**Task objective**
Which lines run from the one containing "Настоятель францисканців в" through the end of the material? Reproduce them exactly.

**Stored data**
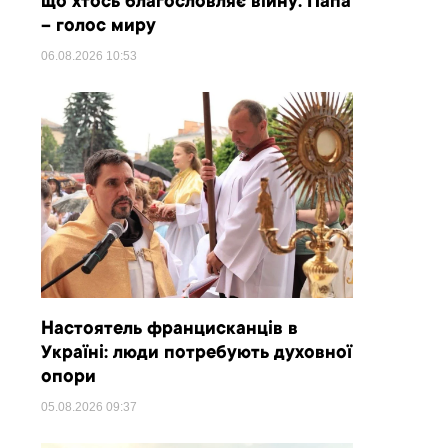
що хтось благословляє війну. Папа
– голос миру
06.08.2026
10:53
Настоятель францисканців в
Україні: люди потребують духовної
опори
05.08.2026
09:37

**Exercise solution**
Настоятель францисканців в
Україні: люди потребують духовної
опори
05.08.2026
09:37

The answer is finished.